Belgique

Tarik Jadaoun, un djihadiste belge, a expliqué, lors d'un interrogatoire mené par la justice irakienne, comment il était parti se battre en Syrie et de quelle façon il a atterri dans les rangs de l'organisation terroriste Etat islamique (EI). L'homme est souvent considéré comme le successeur d'Abdelhamid Abaaoud, un autre djihadiste belge qui était une figure-clé de la cellule terroriste de Verviers et des attentats du 13 novembre 2015 à Paris. 

Le site internet d'informations irakien Iraqi News a publié récemment un compte rendu de son audition, qui a été également relayé par plusieurs médias belges. Tarik Jadaoun, dont le nom de combattant est Abu Hamza al-Beljiki, y confie qu'il s'est radicalisé en prison à Liège, après avoir commis un vol dans un supermarché, sous l'influence d'un trafiquant de drogues tunisien. Après une peine d'un an de prison, l'intéressé s'est alors mis à la recherche de ses anciens compagnons de cellule et s'est plongé dans la littérature djihadiste jusqu'à ce qu'il soit prêt à partir se battre en Syrie et en Irak.

Le Verviétois est passé à l'acte en compagnie de son ami proche Redwan Hajaoui. Tous deux ont ultérieurement été rejoints par une troisième connaissance, l'ex-militaire Lotfi Aoumeur. Ils se sont rendus ensemble en Turquie via la Roumanie, pour ensuite entrer en Syrie à l'aide de combattants locaux et aboutir finalement à Raqqa, la capitale du califat de l'EI.

Là-bas ainsi que dans la ville de Tabqa, Tarik Jadaoun et trois autres nouveaux arrivants ont reçu une formation au djihadisme, ont suivi un entraînement aux sports de combat et ont juré allégeance à Abu Bakr al-Baghdadi, le fondateur de l'organisation terroriste. A l'issue de cette période probatoire, le Belge touchait un salaire mensuel de 100 dollars et a été placé à un poste de garde à la frontière turco-syrienne.

Dans une autre partie de son audition, le Verviétois a expliqué qu'il avait également appris à 60 "enfants de Daech", des djihadistes en herbe âgés entre 8 et 13 ans, à utiliser des armes à feu et à se battre. Il s'agissait principalement d'enfants de migrants syriens, selon lui.
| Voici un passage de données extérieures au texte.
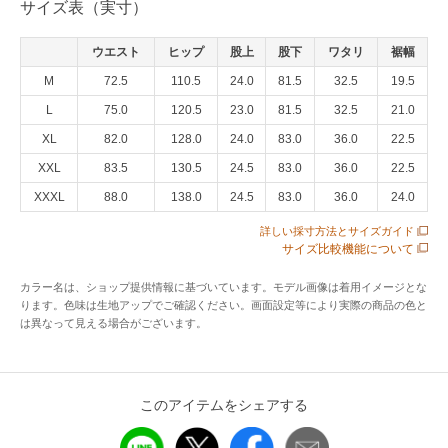
サイズ表（実寸）
ハンドバッグ等の洋品雑貨、靴などに色が移ります。白や薄
い色物との組み合わせは、なるべくお避けください。
ウエスト
ヒップ
股上
股下
ワタリ
裾幅
【お洗濯について】
染料が水に溶け出し、色が他の衣料品などに移りますので、
M
72.5
110.5
24.0
81.5
32.5
19.5
単独でのお洗濯をおすすめします。濡れた状態で他のお洗濯
L
75.0
120.5
23.0
81.5
32.5
21.0
物と重ねるなど、一緒にしないようにお願いします。漂白剤
XL
82.0
128.0
24.0
83.0
36.0
22.5
や蛍光増白剤が入った洗剤のご使用はお避けください。
XXL
83.5
130.5
24.5
83.0
36.0
22.5
※商品によって、お取り扱いは異なりますので、品質表示に
XXXL
88.0
138.0
24.5
83.0
36.0
24.0
記載の取扱い絵表示と付記用語を必ずご確認いただきますよ
うお願いいたします。
詳しい採寸方法とサイズガイド
サイズ比較機能について
アイテム情報
カラー名は、ショップ提供情報に基づいています。モデル画像は着用イメージとな
ります。色味は生地アップでご確認ください。画面設定等により実際の商品の色と
は異なって見える場合がございます。
配送料
送料無料
（税込5,000円以上ご購入で送料無料）
商品コード
DCST0001LKAKIB
このアイテムをシェアする
性別タイプ
レディース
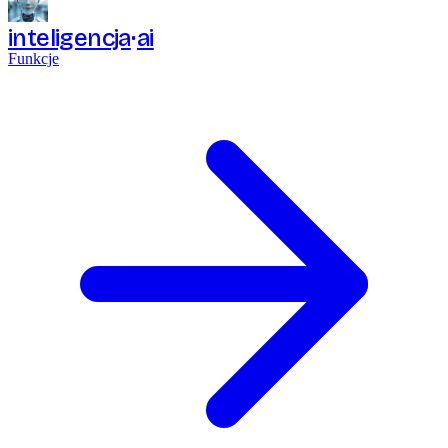
inteligencja
ai
Funkcje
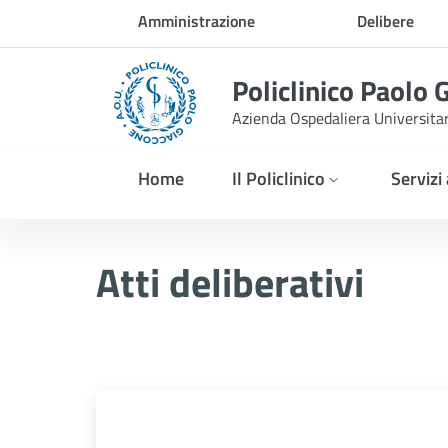
Skip to Main Content
Amministrazione
Delibere
trasparente
Policlinico Paolo 
Azienda Ospedaliera Universita
Home
Il Policlinico
Servizi
Delibera n. 521/2025
Atti deliberativi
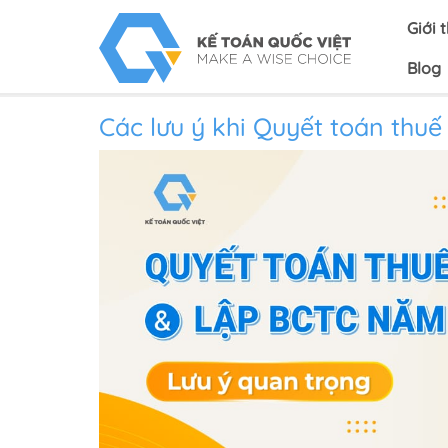
Giới 
Blog
Các lưu ý khi Quyết toán thuế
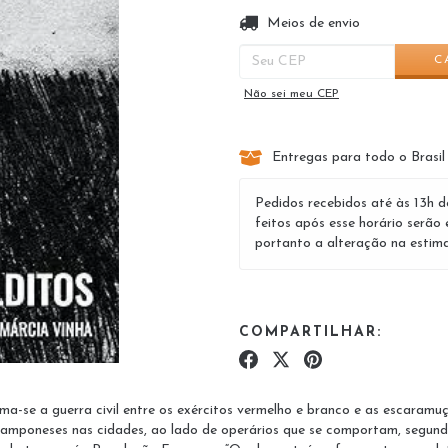
Entregas para o CEP:
Meios de envio
C
Não sei meu CEP
Entregas para todo o Brasil
Pedidos recebidos até às 13h d
feitos após esse horário serão 
portanto a alteração na estima
COMPARTILHAR:
a-se a guerra civil entre os exércitos vermelho e branco e as escaramuç
amponeses nas cidades, ao lado de operários que se comportam, segundo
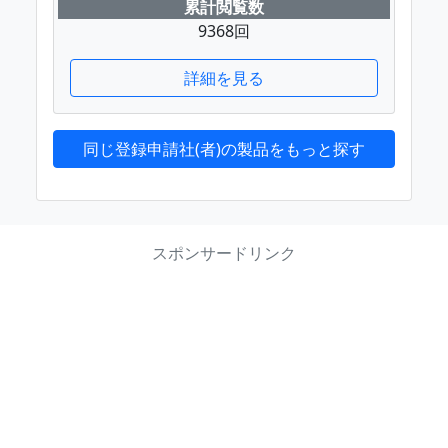
累計閲覧数
9368回
詳細を見る
同じ登録申請社(者)の製品をもっと探す
スポンサードリンク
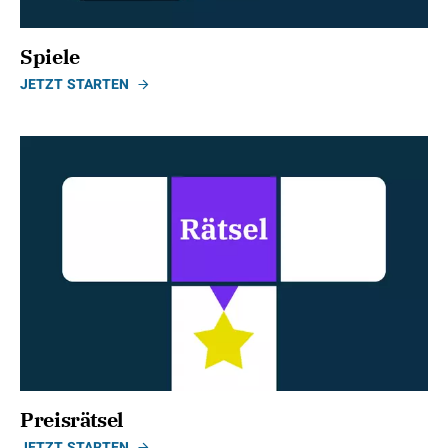
Spiele
JETZT STARTEN
Preisrätsel
JETZT STARTEN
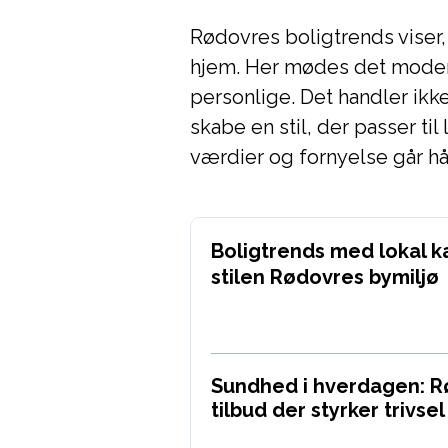
Rødovres boligtrends viser,
hjem. Her mødes det moder
personlige. Det handler ik
skabe en stil, der passer til
værdier og fornyelse går hå
Boligtrends med lokal k
stilen Rødovres bymiljø
Sundhed i hverdagen: 
tilbud der styrker trivsel 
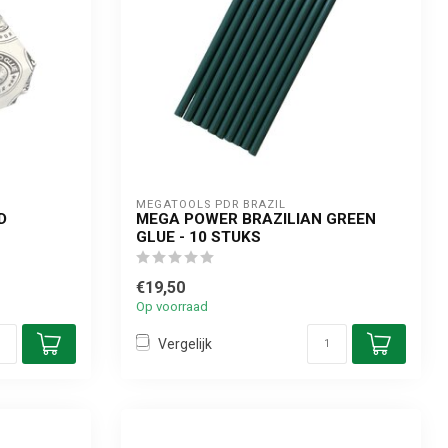
MEGATOOLS PDR BRAZIL
D
MEGA POWER BRAZILIAN GREEN
GLUE - 10 STUKS
€19,50
Op voorraad
Vergelijk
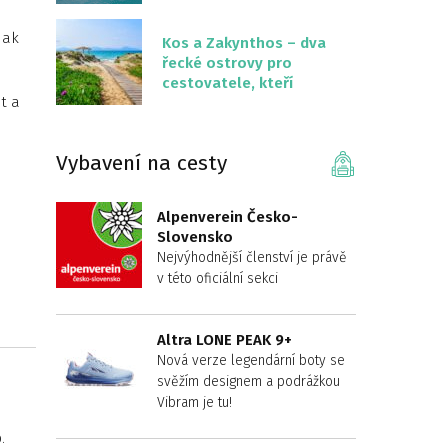
překvapivě malém
území
jak
Kos a Zakynthos – dva
řecké ostrovy pro
cestovatele, kteří
t a
chtějí něco jiného než
Krétu
Vybavení na cesty
Alpenverein Česko-
Slovensko
Nejvýhodnější členství je právě
v této oficiální sekci
Altra LONE PEAK 9+
Nová verze legendární boty se
svěžím designem a podrážkou
Vibram je tu!
.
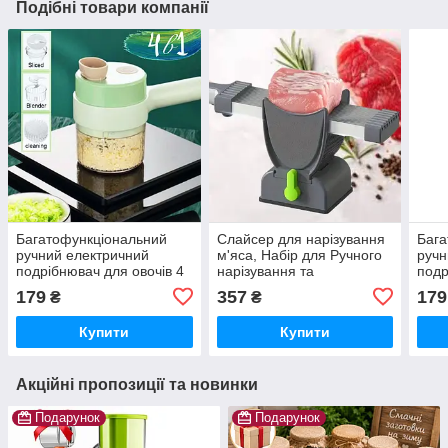
Подібні товари компанії
Багатофункціональний
Слайсер для нарізування
Бага
ручний електричний
м'яса, Набір для Ручного
ручн
подрібнювач для овочів 4
нарізування та
подр
в 1 Food Chopper Catling
Подрібнення М'яса Ніж
в 1 
179
357
179
₴
₴
для Свіжого М'яса, Тик-ток
Купити
Купити
Акційні пропозиції та новинки
Подарунок
Подарунок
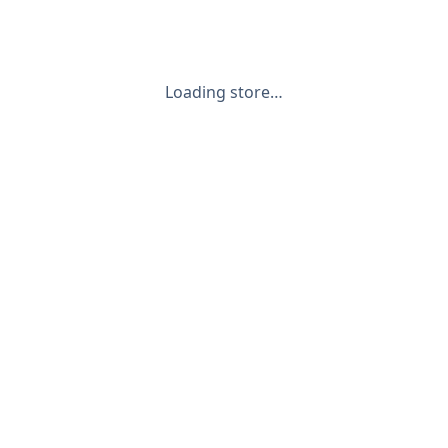
Loading store…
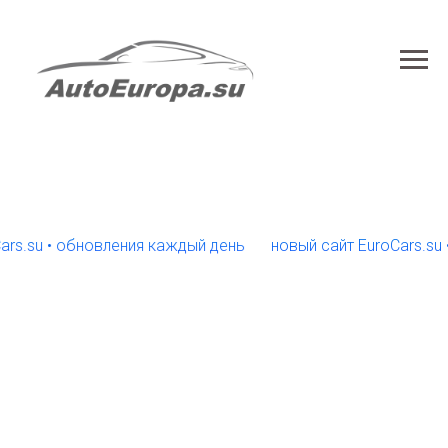
 • обновления каждый день
новый сайт EuroCars.su • обн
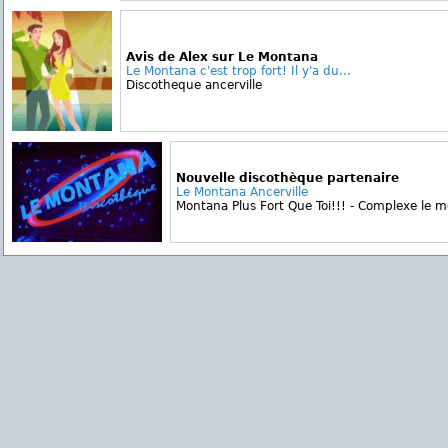
Avis de Alex sur Le Montana
Le Montana c'est trop fort! Il y'a du...
Discotheque ancerville
Nouvelle discothèque partenaire
Le Montana Ancerville
Montana Plus Fort Que Toi!!! - Complexe le mo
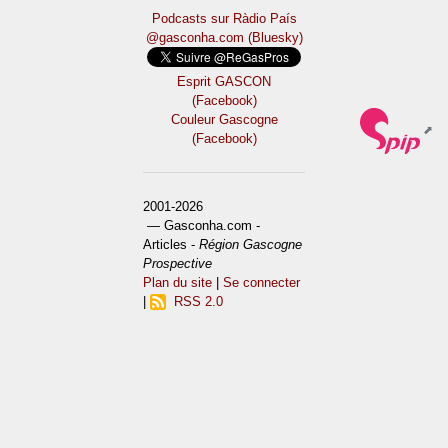
Podcasts sur Ràdio País
@gasconha.com (Bluesky)
Esprit GASCON
(Facebook)
Couleur Gascogne
(Facebook)
2001-2026
— Gasconha.com -
Articles -
Région Gascogne
Prospective
Plan du site
|
Se connecter
|
RSS 2.0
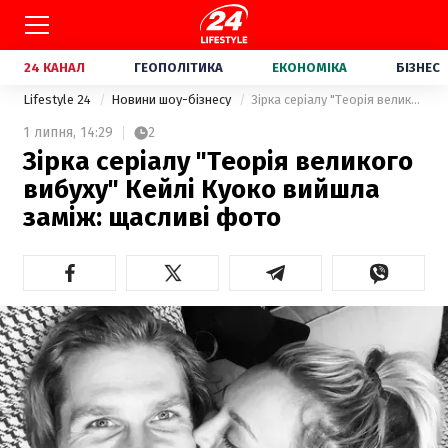
24 КАНАЛ
ГЕОПОЛІТИКА
ЕКОНОМІКА
БІЗНЕС
Lifestyle 24
Новини шоу-бізнесу
Зірка серіалу "Теорія великого вибуху" Кейлі Куоко вийшла заміж: щасливі фото
1 липня,
14:29
2
Зірка серіалу "Теорія великого
вибуху" Кейлі Куоко вийшла
заміж: щасливі фото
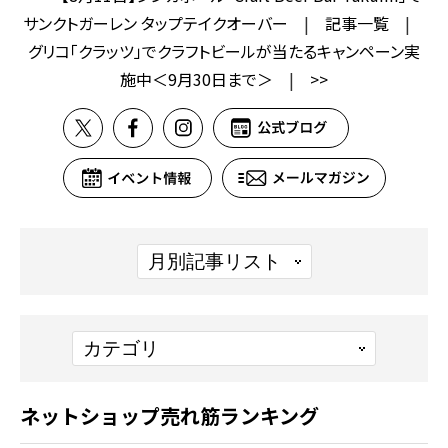
サンクトガーレン タップテイクオーバー
|
記事一覧
|
グリコ「クラッツ」でクラフトビールが当たるキャンペーン実
施中＜9月30日まで＞
|
>>
ネットショップ売れ筋ランキング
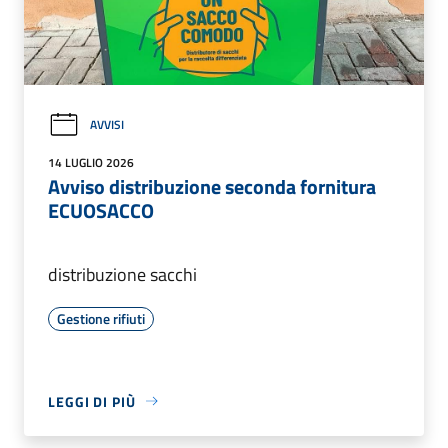
AVVISI
14 LUGLIO 2026
Avviso distribuzione seconda fornitura
ECUOSACCO
distribuzione sacchi
Gestione rifiuti
LEGGI DI PIÙ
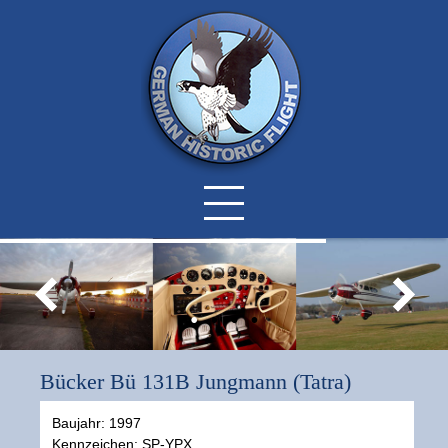
Bücker Bü 131B Jungmann (Tatra)
Baujahr: 1997
Kennzeichen: SP-YPX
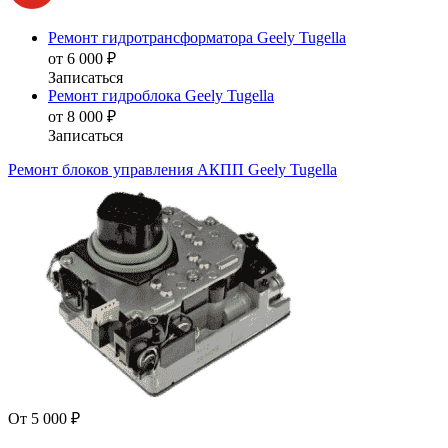
Ремонт гидротрансформатора Geely Tugella
от 6 000 ₽
Записаться
Ремонт гидроблока Geely Tugella
от 8 000 ₽
Записаться
Ремонт блоков управления АКПП Geely Tugella
От 5 000 ₽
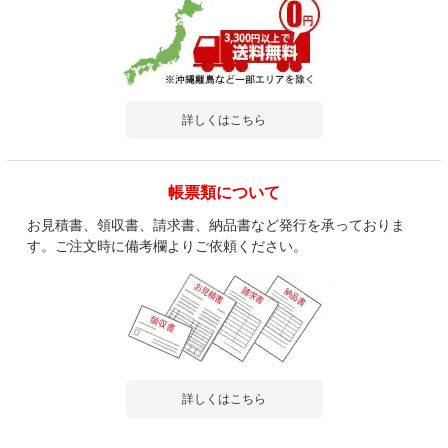
詳しくはこちら
帳票類について
お見積書、領収書、請求書、納品書など発行を承っておりま
す。ご注文時に備考欄よりご依頼ください。
詳しくはこちら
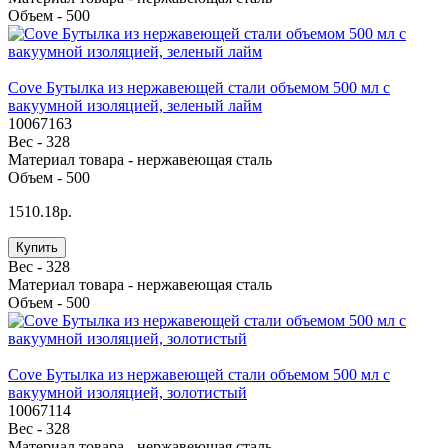
Объем -
500
Cove Бутылка из нержавеющей стали объемом 500 мл с
вакуумной изоляцией, зеленый лайм
10067163
Вес -
328
Материал товара -
нержавеющая cталь
Объем -
500
1510.18р.
Купить
Вес -
328
Материал товара -
нержавеющая cталь
Объем -
500
Cove Бутылка из нержавеющей стали объемом 500 мл с
вакуумной изоляцией, золотистый
10067114
Вес -
328
Материал товара -
нержавеющая сталь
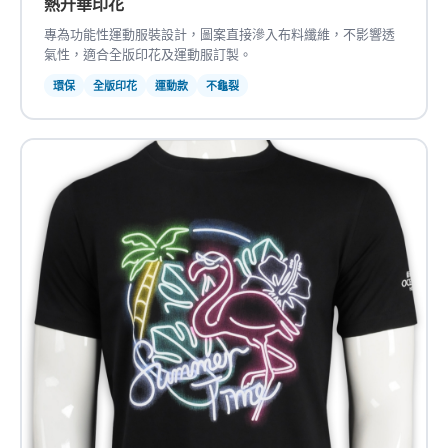
熱升華印花
專為功能性運動服裝設計，圖案直接滲入布料纖維，不影響透
氣性，適合全版印花及運動服訂製。
環保
全版印花
運動款
不龜裂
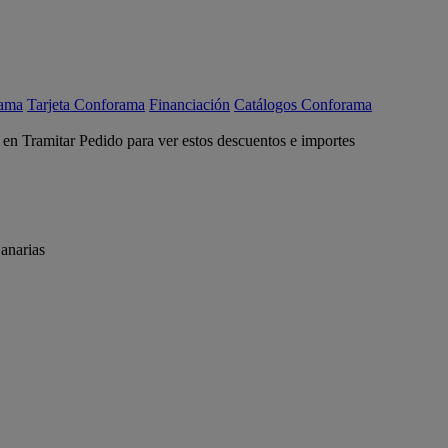
rama
Tarjeta Conforama
Financiación
Catálogos Conforama
c en Tramitar Pedido para ver estos descuentos e importes
anarias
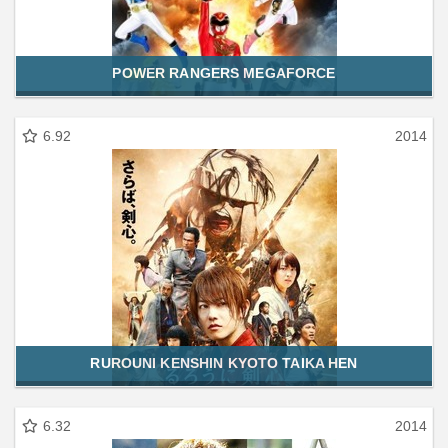
POWER RANGERS MEGAFORCE
6.92
2014
RUROUNI KENSHIN KYOTO TAIKA HEN
6.32
2014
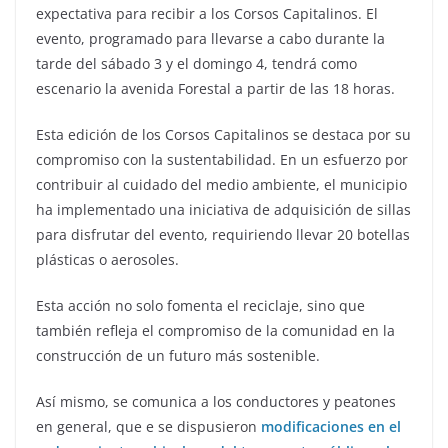
expectativa para recibir a los Corsos Capitalinos. El
evento, programado para llevarse a cabo durante la
tarde del sábado 3 y el domingo 4, tendrá como
escenario la avenida Forestal a partir de las 18 horas.
Esta edición de los Corsos Capitalinos se destaca por su
compromiso con la sustentabilidad. En un esfuerzo por
contribuir al cuidado del medio ambiente, el municipio
ha implementado una iniciativa de adquisición de sillas
para disfrutar del evento, requiriendo llevar 20 botellas
plásticas o aerosoles.
Esta acción no solo fomenta el reciclaje, sino que
también refleja el compromiso de la comunidad en la
construcción de un futuro más sostenible.
Así mismo, se comunica a los conductores y peatones
en general, que e se dispusieron
modificaciones en el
Tarik Jadaoun supervisait également, d'après ses dires, des cellules terroristes en Europe et cherchait des personnes pour commettre des attentats en Europe et aux Etats-Unis. Il encourageait par ailleurs les gens en Europe à venir prendre part au combat armé en Syrie et en Irak. "J'ai enregistré des vidéos à Mossoul où j'exhortais des moudjahidines en Europe, surtout en France et en Belgique, à commettre des attentats-suicides", dit-il dans son audition.

Le djihadiste a d'ailleurs été envoyé à Mossoul en 2015, où il s'est battu avec plusieurs autres contre les troupes irakiennes. Mais, plus ces dernières gagnaient du terrain, plus le désaccord au sein de leur groupe a grandi entre l'option de se rendre et celle de se battre jusqu'à la mort. Le Verviétois choisira finalement cette seconde possibilité jusqu'à être arrêté le 13 juillet dernier dans la partie occidentale de la ville.